WISDOMTREE- Weekly commentary from ProfessorProfessor Jeremy J. Siegel (07/05/2022) :
Clearly, the most important issue for the risk markets right now is the economic data that are deteriorating very rapidly. Three weeks ago, I personally pivoted from calling for the Fed to take control of the inflation narrative with aggressive rate hikes to thinking the more appropriate path might be a 25 basis point hike at the next meeting, if the data continue to worsen.
First quarter GDP came in at -1.6% in the latest report, while the latest second quarter GDP estimates have been marked down from +1% just three weeks ago to now -1.5%. I have rarely seen such a quick lowering of GDP growth estimates.
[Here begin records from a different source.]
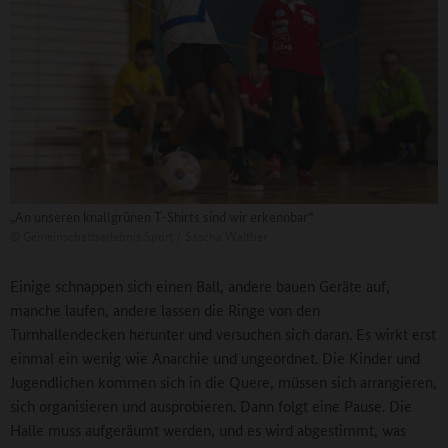
„An unseren knallgrünen T-Shirts sind wir erkennbar“
©
Gemeinschaftserlebnis Sport / Sascha Walther
Einige schnappen sich einen Ball, andere bauen Geräte auf,
manche laufen, andere lassen die Ringe von den
Turnhallendecken herunter und versuchen sich daran. Es wirkt erst
einmal ein wenig wie Anarchie und ungeordnet. Die Kinder und
Jugendlichen kommen sich in die Quere, müssen sich arrangieren,
sich organisieren und ausprobieren. Dann folgt eine Pause. Die
Halle muss aufgeräumt werden, und es wird abgestimmt, was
Momentum of the economy has turned south, and it appears we’ll have two consecutive quarters of declining GDP, which is one of the unofficial standards to describe a recession. Of course, this is not the official definition of a recession, which has more factors and will get called by the National Bureau of Economic Research recession dating committee.
One quick history lesson on this recessionary standard: in the post-World War II period, when real growth in the economy was 3 to 4%, a move to negative growth for two quarters was a sign of a sharp contraction. Now, with slower population growth and declining productivity trends, our economic growth potential is closer to 2%, so I believe it will be likely to experience negative GDP growth more often.
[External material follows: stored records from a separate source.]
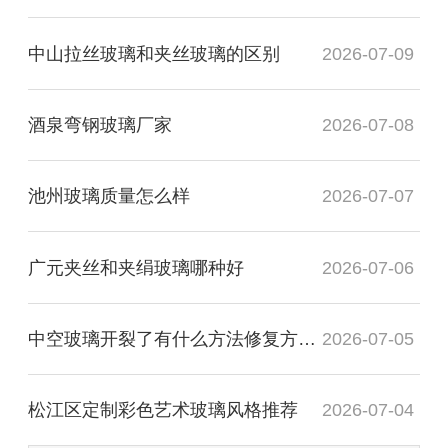
中山拉丝玻璃和夹丝玻璃的区别
2026-07-09
酒泉弯钢玻璃厂家
2026-07-08
池州玻璃质量怎么样
2026-07-07
广元夹丝和夹绢玻璃哪种好
2026-07-06
中空玻璃开裂了有什么方法修复方法？
2026-07-05
松江区定制彩色艺术玻璃风格推荐
2026-07-04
Back to the current situation the employment component of the ISM report on Friday was dismal and well under expectations. The labor market appears very strong, so I am curious to see the payroll report coming up this Friday. How can we have strong payroll growth with declining GDP in the first half? It implies falling productivity levels. Declining economic productivity is also at odds with the robust corporate profits companies reported in the first half of the year. However, earnings growth did not keep up with inflation, so you did see a drop in real earnings. But we did not have a real collapse in earnings either.
The money supply report for May came out last week and it showed a very marginal increase from April, essentially unchanged. The total money supply growth in 2022 has been only 1%, which comes after 25% money supply growth in 2020 and nearly 15% in 2021. The monetary tightening and higher real rates has effectively slowed down economic growth.
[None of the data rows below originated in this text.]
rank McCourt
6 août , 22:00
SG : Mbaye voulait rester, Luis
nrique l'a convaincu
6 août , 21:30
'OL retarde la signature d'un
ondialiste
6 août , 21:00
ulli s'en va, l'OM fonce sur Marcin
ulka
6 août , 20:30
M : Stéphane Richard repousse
If our economy is officially in a recession, it will be one of the strangest recessions I’ve witnessed with record-low unemployment rates. Jobless claims remain very low; the labor market is the only market that remains strong and services with high labor constraints will be the one remaining key impulse for inflation.
What can turn this bear market around? When the Fed changes tone and conveys that the cumulative increase in rate hikes and tightening of financial conditions is sufficient for bringing inflation down. I believe real bond rates went too high. The ten-year TIPS rate got up to 75 basis points but is down to 50 basis points as of Friday. The equilibrium rate in my view may be zero or negative, so we are still in a tightening mode.